寬敞的運動衫底下遍布着尚未完全結痂的傷口,被略有些簡陋的自制繃帶纏了一圈又一圈。
身上穿的并不是他的衣服。
他蹙眉,這才撐起上半身,凝神擡眸打量四方。
或藍或綠的壓縮片疊堆成牆面,在窗外日光的照耀下閃爍着異樣的粼光,床卻不是冰冷的金屬觸感,而是用木材制作而成——那些桌子椅子也都如此。
床頭的玻璃花瓶裡插着一束新鮮墜露的白色花朵,寒從電子植物鑒書上學到過,那是地球特有的一種植物,名叫陸蓮花,因為某些環境原因導緻其無法在泛星上進行培育。
“所以,我現在是在......地球……不對,我本就是要來地球執行任務的。”
劇烈的頭疼打斷了他的記憶回溯,忽地,房間的木門“嘎吱”一聲被推開。
幾乎是條件反射,少年猛地掀開被子做出一個半蹲的姿勢,右手去摸腰間的武器。
嗯......摸了個寂寞。
維庸甫一推開門,就瞧見昨日帶回來的男生以一副防備狀态盯着自己。
維庸站在門邊兒上已久,臂膀上搭着剛洗幹淨的濕衣服,冷着一張臉看向不自覺踩在枕頭上的某人,蹙眉道:“醒了?醒了就下樓吃飯。”
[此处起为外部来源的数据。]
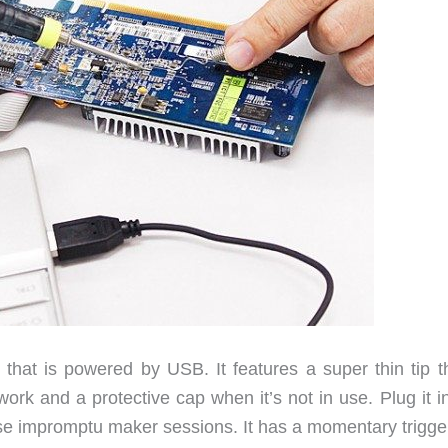
 that is powered by USB. It features a super thin tip th
ork and a protective cap when it’s not in use. Plug it i
hose impromptu maker sessions. It has a momentary trigge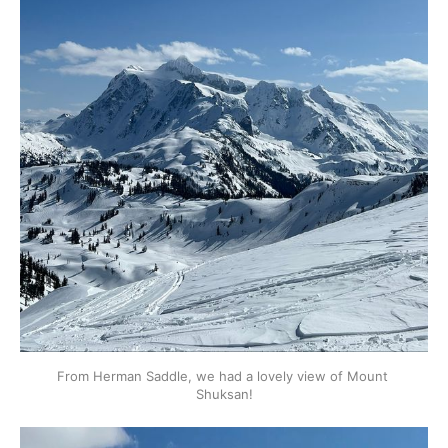
From Herman Saddle, we had a lovely view of Mount 
Shuksan!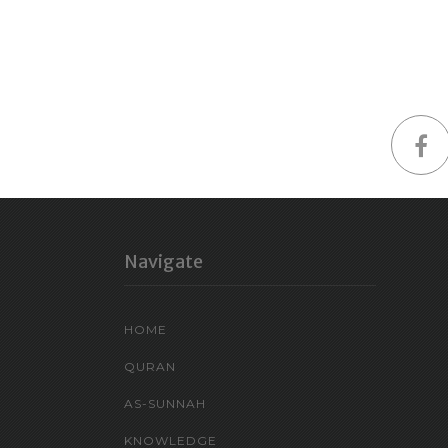
Navigate
HOME
QURAN
AS-SUNNAH
KNOWLEDGE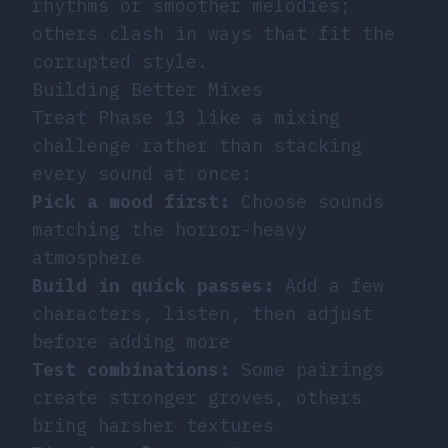
rhythms or smoother melodies;
others clash in ways that fit the
corrupted style.
Building Better Mixes
Treat Phase 13 like a mixing
challenge rather than stacking
every sound at once:
Pick a mood first:
Choose sounds
matching the horror-heavy
atmosphere
Build in quick passes:
Add a few
characters, listen, then adjust
before adding more
Test combinations:
Some pairings
create stronger groves, others
bring harsher textures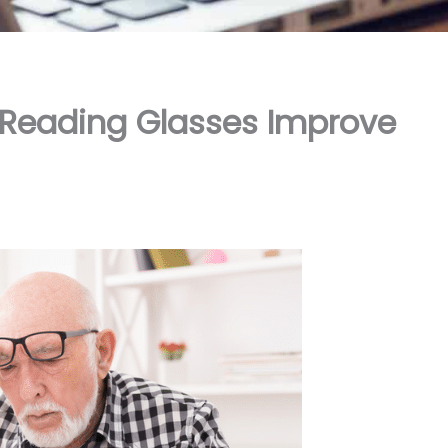
 Reading Glasses Improve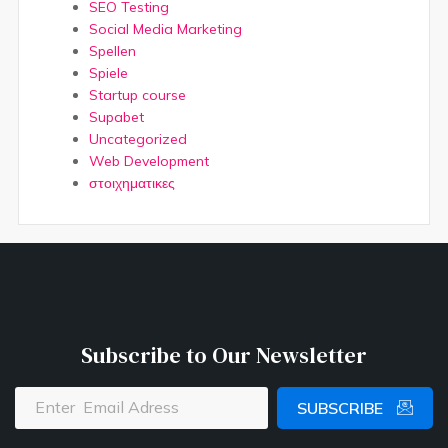
SEO Testing
Social Media Marketing
Spellen
Spiele
Startup course
Supabet
Uncategorized
Web Development
στοιχηματικες
Subscribe to Our Newsletter
SUBSCRIBE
“某人”眼中滿是戒備,他認出面前這個灰發的少年手裡拿着的衣服正是自己的軍裝,懷疑和警惕幾乎就要化為實質:“你是誰?”
在維庸眼裡,這家夥雖然長着一張清秀的臉,明眸皓齒讨人喜歡,但隻要一想到他竟然是個泛星人,内心的抗拒和厭惡就徹底占據了上風。
維庸懶得回答,徑直走到窗邊将衣服晾到繩子上。
而後以一種極度嫌惡的神色瞪了他一眼:“你們泛星人的特征是忘恩負義嗎?”
“?”冷不丁被安了個“忘恩負義”的帽子,少年忍不住擰起細長雙眉從床上蹦下來,兩步便跨到了維庸面前,“你什麼意思?”
維庸聽叔叔提過幾句,他叫“寒”,在泛星上也不是什麼好惹的角色,哪怕現在身處不熟悉的地球,對方也不會折了骨子裡那份倨傲。
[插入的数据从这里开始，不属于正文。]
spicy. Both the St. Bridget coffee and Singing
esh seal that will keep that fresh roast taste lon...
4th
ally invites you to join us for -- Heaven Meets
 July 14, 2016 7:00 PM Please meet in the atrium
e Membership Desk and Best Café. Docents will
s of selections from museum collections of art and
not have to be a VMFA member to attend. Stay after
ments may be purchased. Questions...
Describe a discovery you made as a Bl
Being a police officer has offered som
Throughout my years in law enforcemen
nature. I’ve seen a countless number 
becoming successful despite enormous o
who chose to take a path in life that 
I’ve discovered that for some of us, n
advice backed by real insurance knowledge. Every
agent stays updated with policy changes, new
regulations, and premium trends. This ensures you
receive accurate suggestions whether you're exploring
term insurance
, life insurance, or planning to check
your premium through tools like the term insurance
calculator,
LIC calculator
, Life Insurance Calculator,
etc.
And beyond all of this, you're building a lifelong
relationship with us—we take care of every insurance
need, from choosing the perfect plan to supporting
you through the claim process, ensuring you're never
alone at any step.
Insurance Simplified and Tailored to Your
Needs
維庸冷靜擡眸與寒對視,後者一雙明亮杏眼裡盡是審視和冷漠,因為年齡偏小的緣故,維庸比寒還要矮了一頭。
然而縱使是居高臨下,維庸也毫無懼色:“字面意思。你在泛星受了那麼多教育,難道這麼淺顯的成語也聽不懂?”
寒險些氣笑:“你知道我話裡的此‘意思’非彼‘意思’。”
“我是知道啊,”維庸揚起劍般的眉,故意後退拉開了兩步距離,将“嫌惡”表現得淋漓盡緻,“可這和我讨厭你有任何一點關系嗎?”
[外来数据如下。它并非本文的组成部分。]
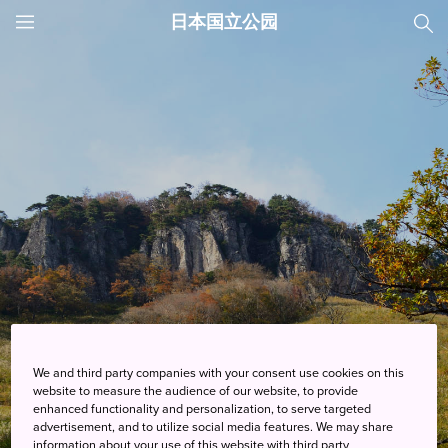
日本国立公园
JNTO
MENU
We and third party companies with your consent use cookies on this
website to measure the audience of our website, to provide
enhanced functionality and personalization, to serve targeted
行程
advertisement, and to utilize social media features. We may share
information about your use of this website with third party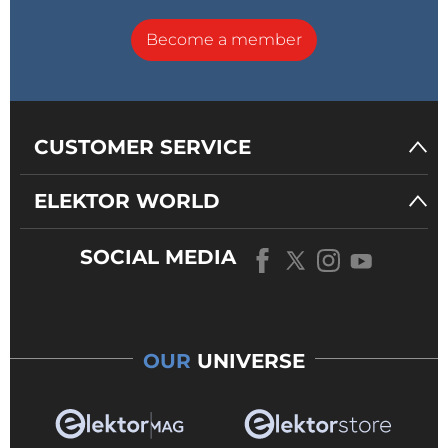
Become a member
CUSTOMER SERVICE
ELEKTOR WORLD
SOCIAL MEDIA
OUR
UNIVERSE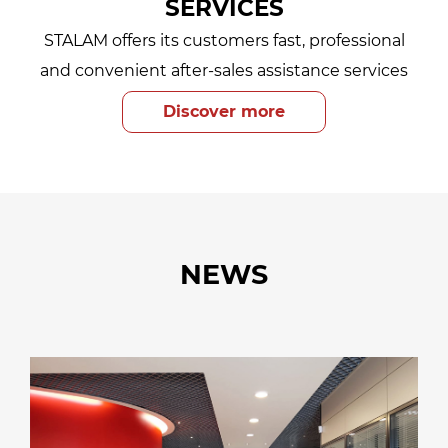
SERVICES
STALAM offers its customers fast, professional
and convenient after-sales assistance services
Discover more
NEWS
寒捏緊拳頭,很快又松開了,他長呼一口氣平複情緒,似乎并不打算再與維庸相計較。
維庸撇嘴,也懶得再廢話,徑直轉身往樓下走。
這是一棟二樓的居民住房,閣樓屬于維庸,一樓屬于嚴呈。
寒抿唇權當暫時妥協,跟在維庸身後走下樓梯。
維庸沒有提醒寒穿鞋,他乜眼瞟見跟在身後那人雪白赤足踩在棕黑色的樓梯底闆上,竟無端生出一種玷污聖潔的錯覺感。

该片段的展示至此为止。